The United Nations Special Envoy for Yemen announced on Thursday that after two years of stalled talks on resolving the crisis in the country, he plans to invite the warring parties to Geneva on September 6 for a round of peace consultations.
“It is time long past for us, together, to call for an early resumption of the political process, two years since the last round in Kuwait,” said Martin Griffiths, referring to the UN-supported peace talks that where first held three years ago in Switzerland before shifting to Kuwait in April 2016.
Since the uprisings that broke out in Yemen in early 2011, the UN has been engaged in helping Yemenis to find a peaceful solution. However, in March 2015, a coalition of countries led by Saudi Arabia intervened militarily at the request of President Abd Rabbou Mansour Hadi to secure the return of the Government to Sana’a, which had been seized by Houthi militias and allied units of the armed forces.

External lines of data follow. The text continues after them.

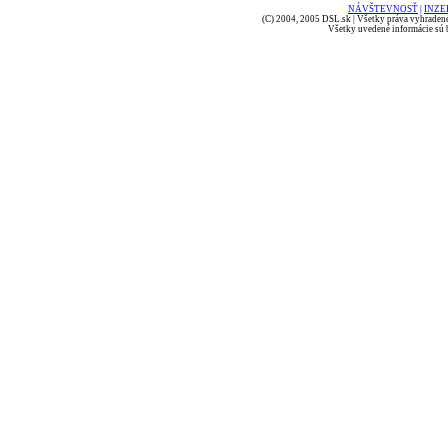
NÁVŠTEVNOSŤ
|
INZE
(C) 2004, 2005 DSL.sk | Všetky práva vyhradené
Všetky uvedené informácie sú b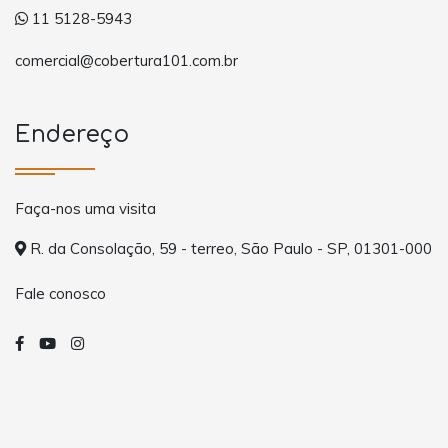
11 5128-5943
comercial@cobertura101.com.br
Endereço
Faça-nos uma visita
R. da Consolação, 59 - terreo, São Paulo - SP, 01301-000
Fale conosco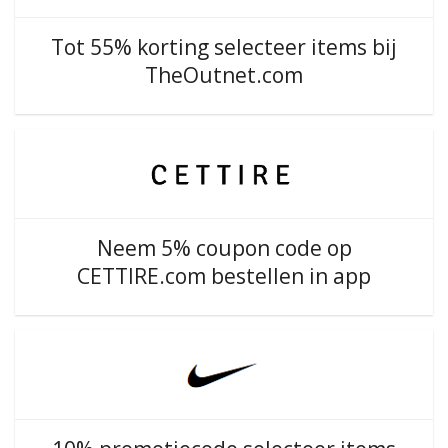
Tot 55% korting selecteer items bij
TheOutnet.com
Neem 5% coupon code op
CETTIRE.com bestellen in app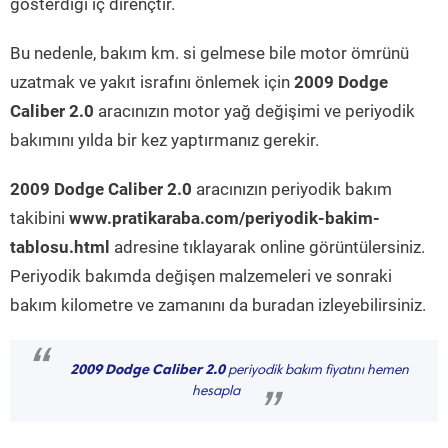
gösterdiği iç dirençtir.
Bu nedenle, bakım km. si gelmese bile motor ömrünü
uzatmak ve yakıt israfını önlemek için
2009 Dodge
Caliber 2.0
aracınızın motor yağ değişimi ve periyodik
bakımını yılda bir kez yaptırmanız gerekir.
2009 Dodge Caliber 2.0
aracınızın periyodik bakım
takibini
www.pratikaraba.com/periyodik-bakim-
tablosu.html
adresine tıklayarak online görüntülersiniz.
Periyodik bakımda değişen malzemeleri ve sonraki
bakım kilometre ve zamanını da buradan izleyebilirsiniz.
“
2009 Dodge Caliber 2.0
periyodik bakım fiyatını hemen
hesapla
”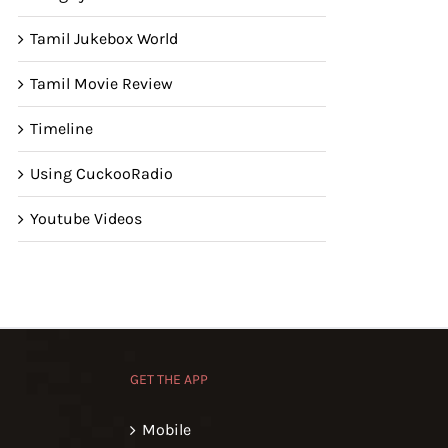
Tamil Jukebox World
Tamil Movie Review
Timeline
Using CuckooRadio
Youtube Videos
GET THE APP
Mobile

Three years on, the fighting is still raging, and the ensuing humanitarian crisis has only deepened in a country that was already one of the region’s poorest.
In his briefing to the Security Council Thursday, Griffiths said that it is time to “begin the difficult and uncertain journey away from war” and that there is now a chance “to weigh the opportunities for peace” in the war-ravaged country.
Describing the ongoing the battle for Hudaydah, a port city on the Red Sea, as “the centre of gravity of the war”, he stressed that the gap between the two sides is being narrowed “in a way that nobody expected”. This issue, he said, “has a better chance of being resolved within the context of a comprehensive political settlement”.
He called on Council members to “urge the parties to resolve this conflict through negotiation rather than through military means”, explaining that he will invite the warring parties to Geneva on September 6 for a round of talks.
“These consultations will provide the opportunity for the parties, among other things, to discuss the framework for negotiations, relevant confidence-building measures and specific plans for moving the process forward,” said Griffiths, requesting the Council’s support.
The Director of Operations for the UN Office for the Coordination of Humanitarian Affairs (OCHA), John Ging, also briefed the Council, painting a bleak picture of the situation on the ground, saying “the humanitarian situation is indeed shocking, both in scale and severity”.